The Correspondence of Thomas Carlyle and Ralph Waldo Emerson, 1834-1872, Vol II. CXX. Emerson to Carlyle
by John Stuart Mill
Concord, 30 April, 1847
My Dear Carlyle,--I have two good letters from you, and until now
you have had no acknowledgment. Especially I ought to have told
you how much pleasure your noble invitation in March gave me.
This pleasing dream of going to England dances before me
sometimes. It would be, I then fancy, that stimulation which my
capricious, languid, and languescent study needs. At home, no
man makes any proper demand on me, and the audience I address is
a handful of men and women too widely scattered than that they
can dictate to me that which they are justly entitled to say.

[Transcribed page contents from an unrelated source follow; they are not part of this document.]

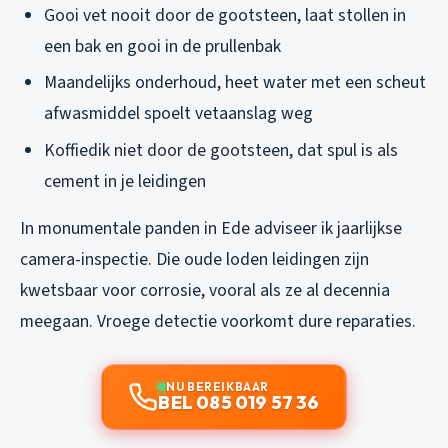
Gooi vet nooit door de gootsteen, laat stollen in
een bak en gooi in de prullenbak
Maandelijks onderhoud, heet water met een scheut
afwasmiddel spoelt vetaanslag weg
Koffiedik niet door de gootsteen, dat spul is als
cement in je leidingen
In monumentale panden in Ede adviseer ik jaarlijkse
camera-inspectie. Die oude loden leidingen zijn
kwetsbaar voor corrosie, vooral als ze al decennia
meegaan. Vroege detectie voorkomt dure reparaties.
NU BEREIKBAAR
BEL 085 019 57 36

Whether supercilious or respectful, they do not say anything that
can be heard. Of course, I have only myself to please, and my
work is slighted as soon as it has lost its first attraction. It
is to be hoped, if one should cross the sea, that the terror of
your English culture would scare the most desultory of Yankees
into precision and fidelity; and perhaps I am not yet too old to
be animated by what would have seemed to my youth a proud
privilege. If you shall fright me into labor and concentration,
I shall win my game; for I can well afford to pay any price to
get my work well done. For the rest, I hesitate, of course, to
rush rudely on persons that have been so long invisible angels to
me. No reasonable man but must hold these bounds in awe:--I--
much more,--who am of a solitary habit, from my childhood until
now.--I hear nothing again from Mr. Ireland. So I will let the
English Voyage hang as an afternoon rainbow in the East, and mind
my apples and pears for the present.
You are to know that in these days I lay out a patch of orchard
near my house, very much to the improvement, as all the household
affirm, of our homestead. Though I have little skill in these
things, and must borrow that of my neighbors, yet the works of
the garden and orchard at this season are fascinating, and will
eat up days and weeks, and a brave scholar should shun it like
gambling, and take refuge in cities and hotels from these
pernicious enchantments. For the present, I stay in the
new orchard.
Duyckinck, a literary man in New York, who advises Wiley and
Putnam in their publishing enterprises, wrote me lately, that
they had $600 for you, from Cromwell. So may it be.